Star Wars: The Last Jedi is the ultimate letdown movie and that’s why it’s so great
By Jason Burke
Photo Credit: Lucasfilm
Shades of grey.
Finn finds life outside the conflict is more gray than black and white. Rose tries to show Finn what the fight is truly about as the Star Wars galaxy’s version of the one percent on Canto Bight, the arms dealers, live lavishly, profiting from war and slavery. Even The Resistance funnels payments to them to acquire weapons for the fight. But, more than that, Finn is still trying to reconcile his place within this new life as a person and not a number before Rose shows him the things worth fighting for.
The holy triumvirate of the force; Luke, Rey, and Kylo are essentially struggling with what has weighed us all down at one time or another: the past.
Rey finally meets Luke, a man who was revered through the galaxy as a mythical hero, a space god with a laser sword, only to find a cynical old hermit who has cut himself off from the Force altogether. Give him a bottle of Jack, some Lucky’s and the best Mark Hamill Joker voice, and he’s the perfect hobo.
He believes that the galaxy’s dysfunction stems from the hubris of the Jedi and Sith and that he was complicit in that arrogance by believing in his own legend — that he failed a boy with that mighty Skywalker blood. Through Rey’s persistence and a little help from your friendly neighborhood force ghost, Yoda, Luke realizes that the Jedi can endure as long as they evolve.
Rey deals with the past in her way. She, like, the audience, believe there is more — that her parents must be someone. She must be a Skywalker, a Solo, Ben Kenobi’s granddaughter or the reincarnation of Anakin Skywalker (an idea I love but would never work). Sadly, unexpectedly, quite shockingly, we find out she’s nobody, and it’s brilliant.

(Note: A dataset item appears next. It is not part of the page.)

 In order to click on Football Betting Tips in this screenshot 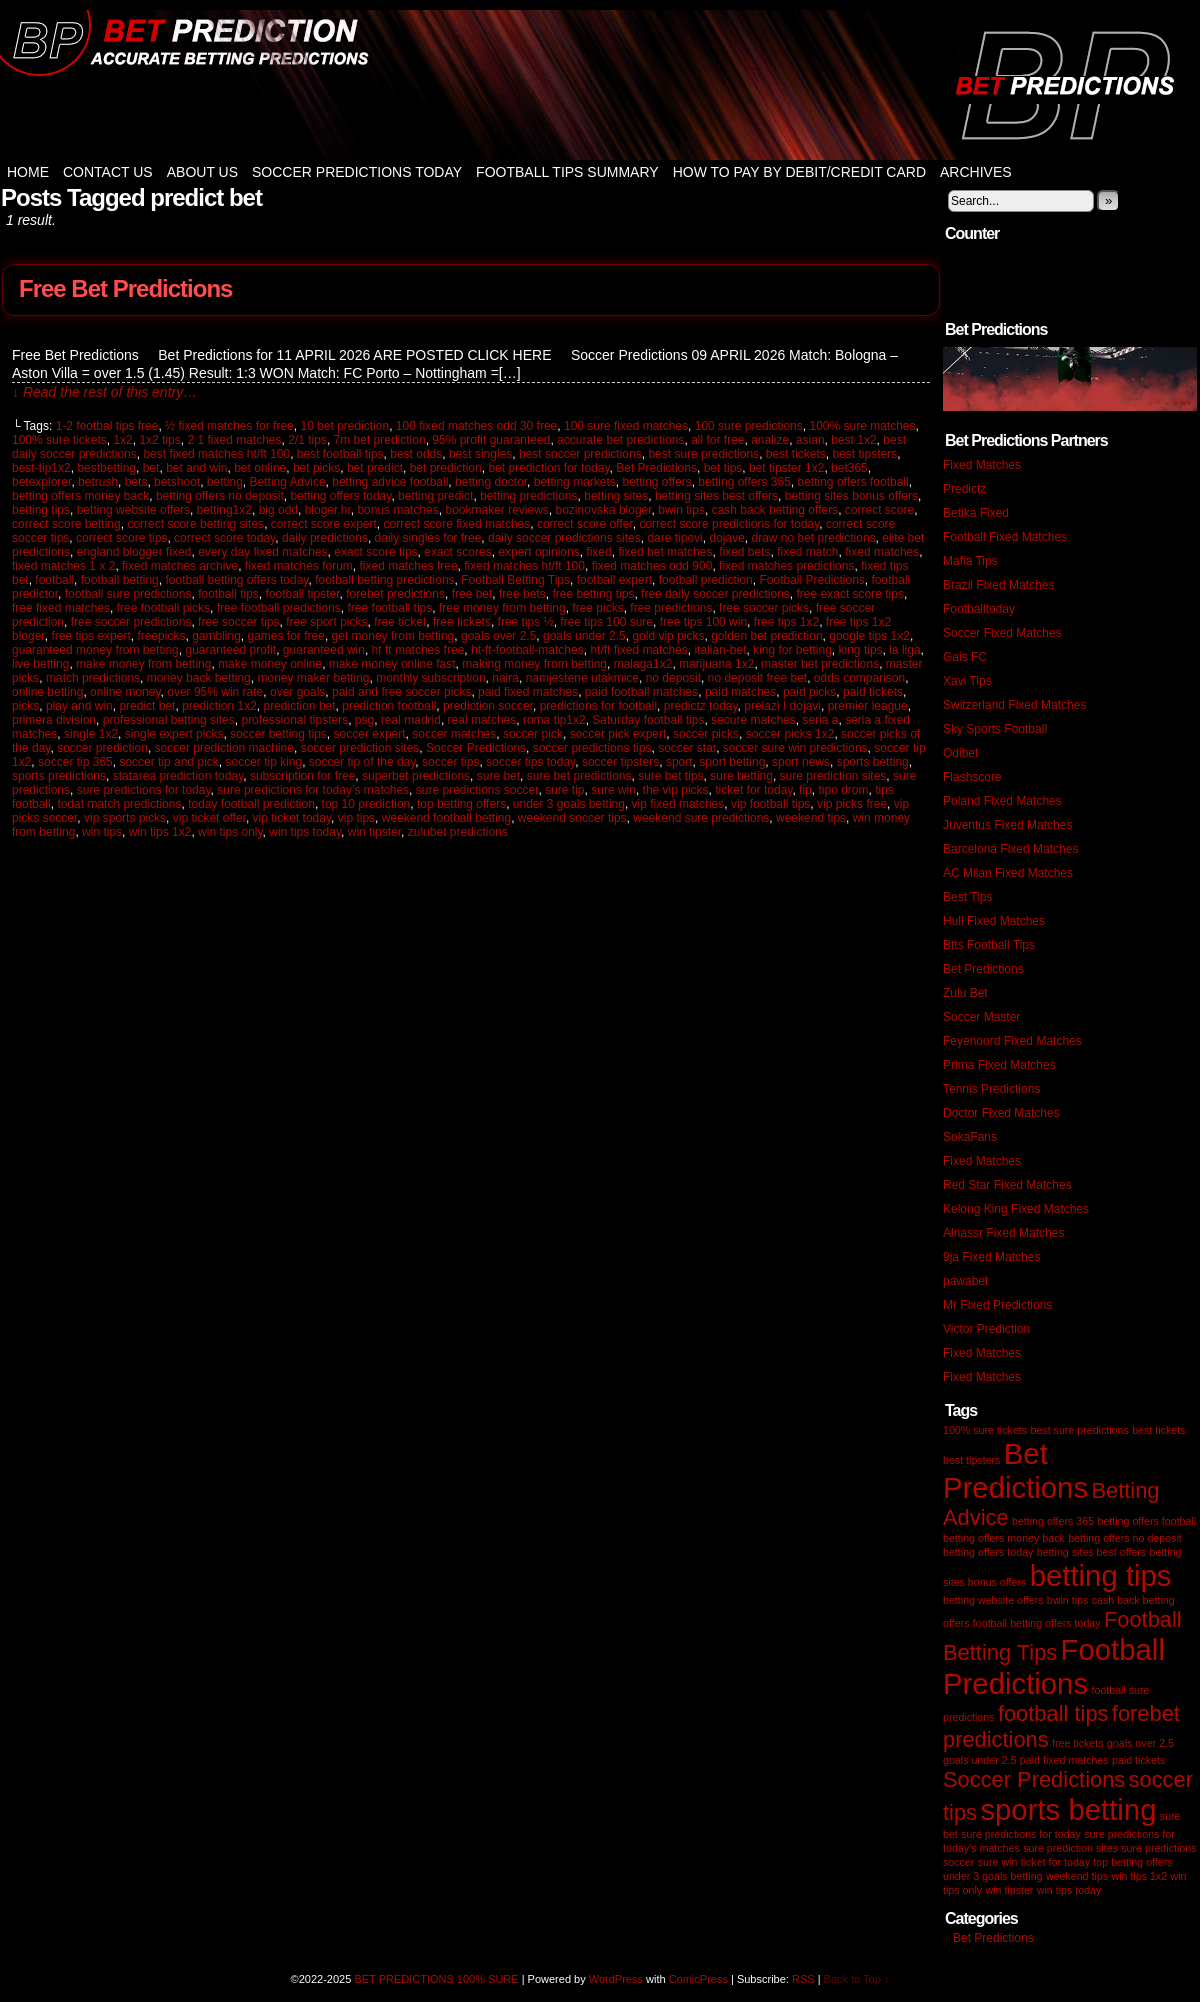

See, before the midi-chlorians and the Jedi temples, before the sequels and prequels and the expanded universe, Star Wars was much simpler. In some ways, it was about something more relatable, our place. We were all Luke Skywalker. A farm boy who felt stuck with what his uncle and the universe thought he should be — gazing out amongst double sunsets with the comprised posture of someone just waiting for the opportunity to bust out of his own skin and jump on the first cruiser, laser beaming him straight off the planet.
What George Lucas accomplished is making you believe that the energy that flowed through him flowed through us all. That anyone from any walk of life, with the proper training, direction and focus could wield it while being guided by it—that we all played a part in destiny.